- [Instructions for the task] Nothing but the lines below from the one that contains "maintenance crews as" through the one that contains "Agent Skills open format" should be retyped, exactly and including both ends. Do not include pictures.

**** Provided material

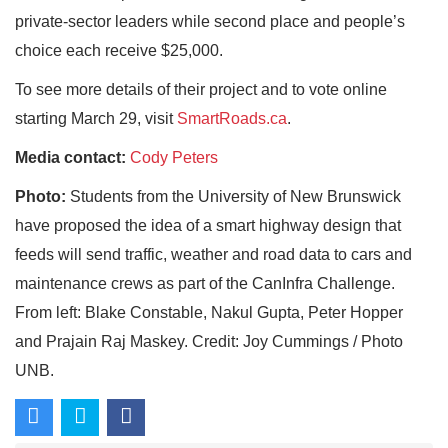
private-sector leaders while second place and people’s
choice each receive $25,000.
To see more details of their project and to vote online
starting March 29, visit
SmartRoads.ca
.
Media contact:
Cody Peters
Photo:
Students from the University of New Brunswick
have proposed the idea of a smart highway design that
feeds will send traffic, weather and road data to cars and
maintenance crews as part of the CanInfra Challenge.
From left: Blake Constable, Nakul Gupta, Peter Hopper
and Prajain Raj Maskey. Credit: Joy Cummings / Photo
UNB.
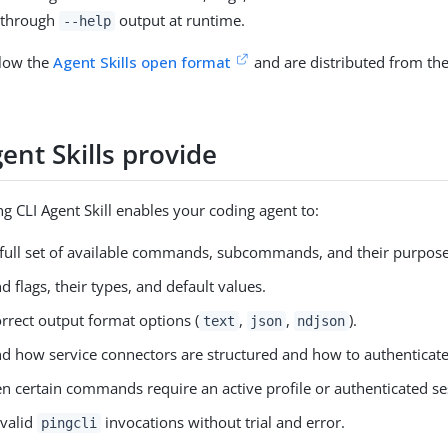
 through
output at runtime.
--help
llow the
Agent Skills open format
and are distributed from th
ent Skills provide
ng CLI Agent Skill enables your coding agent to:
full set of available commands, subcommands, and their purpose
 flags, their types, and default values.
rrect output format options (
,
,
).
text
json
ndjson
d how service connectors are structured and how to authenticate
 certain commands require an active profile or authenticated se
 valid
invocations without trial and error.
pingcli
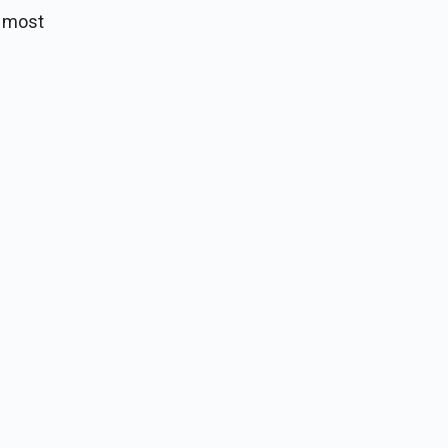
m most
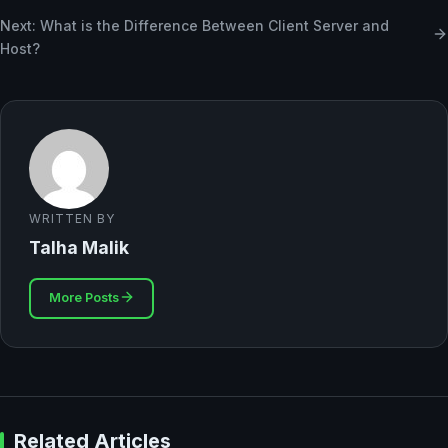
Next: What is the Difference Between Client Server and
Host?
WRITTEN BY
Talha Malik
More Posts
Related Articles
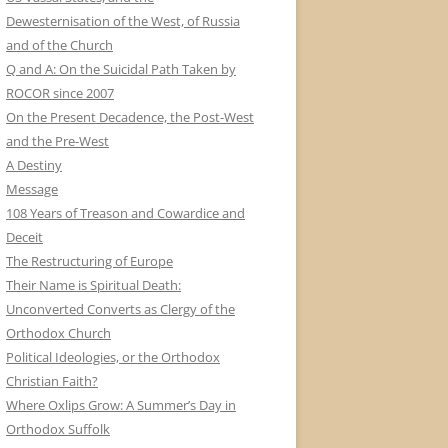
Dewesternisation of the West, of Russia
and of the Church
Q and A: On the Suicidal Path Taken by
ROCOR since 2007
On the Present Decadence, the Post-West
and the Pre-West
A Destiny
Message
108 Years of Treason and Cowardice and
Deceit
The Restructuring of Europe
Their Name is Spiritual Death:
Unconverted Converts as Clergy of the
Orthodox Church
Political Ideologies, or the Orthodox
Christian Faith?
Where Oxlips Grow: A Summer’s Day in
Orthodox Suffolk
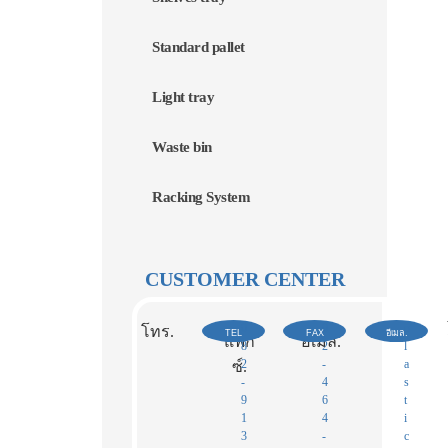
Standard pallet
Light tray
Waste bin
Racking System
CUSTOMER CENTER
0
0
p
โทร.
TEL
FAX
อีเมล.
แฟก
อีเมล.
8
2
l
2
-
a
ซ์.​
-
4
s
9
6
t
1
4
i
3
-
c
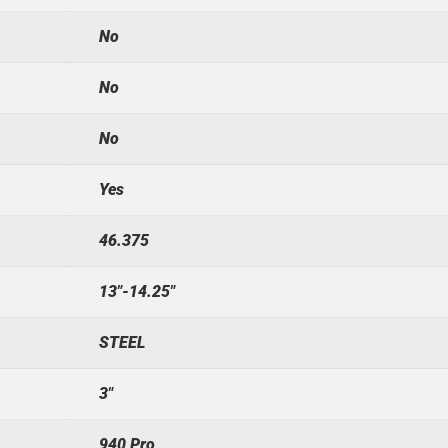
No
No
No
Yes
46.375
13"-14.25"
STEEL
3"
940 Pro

********
**** Provided material

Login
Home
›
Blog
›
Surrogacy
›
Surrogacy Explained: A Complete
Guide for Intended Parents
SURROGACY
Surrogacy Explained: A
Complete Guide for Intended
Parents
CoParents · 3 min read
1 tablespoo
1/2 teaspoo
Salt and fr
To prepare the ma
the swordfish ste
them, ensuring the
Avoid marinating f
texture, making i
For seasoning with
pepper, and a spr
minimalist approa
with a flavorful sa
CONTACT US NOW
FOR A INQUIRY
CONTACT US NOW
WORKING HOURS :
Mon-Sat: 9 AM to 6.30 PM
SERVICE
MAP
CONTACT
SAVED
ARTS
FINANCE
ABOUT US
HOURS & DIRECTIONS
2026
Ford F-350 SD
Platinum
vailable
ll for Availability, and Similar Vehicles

********
**** Provided material

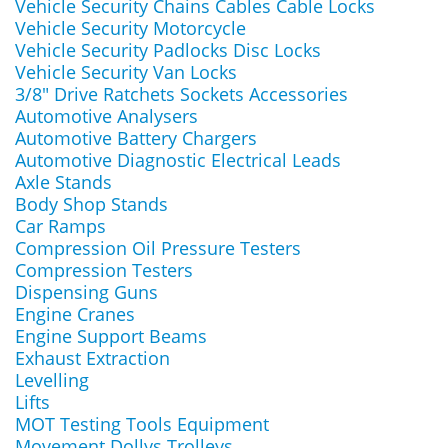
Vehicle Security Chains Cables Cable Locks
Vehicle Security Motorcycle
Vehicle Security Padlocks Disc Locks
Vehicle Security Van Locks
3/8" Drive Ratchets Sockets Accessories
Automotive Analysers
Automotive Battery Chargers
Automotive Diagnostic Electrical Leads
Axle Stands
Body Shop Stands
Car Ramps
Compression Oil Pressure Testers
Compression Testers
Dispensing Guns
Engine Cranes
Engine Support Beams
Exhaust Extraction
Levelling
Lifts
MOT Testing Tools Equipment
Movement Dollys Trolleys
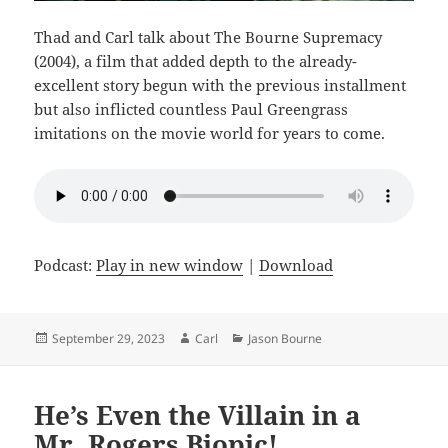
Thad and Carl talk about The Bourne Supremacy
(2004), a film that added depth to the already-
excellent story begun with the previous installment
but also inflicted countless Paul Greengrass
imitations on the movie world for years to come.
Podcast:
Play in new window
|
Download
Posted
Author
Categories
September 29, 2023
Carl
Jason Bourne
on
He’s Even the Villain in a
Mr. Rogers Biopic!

********

- [Written answer]
maintenance crews as part of the CanInfra Challenge.
From left: Blake Constable, Nakul Gupta, Peter Hopper
and Prajain Raj Maskey. Credit: Joy Cummings / Photo
UNB.
 through
output at runtime.
--help
llow the
Agent Skills open format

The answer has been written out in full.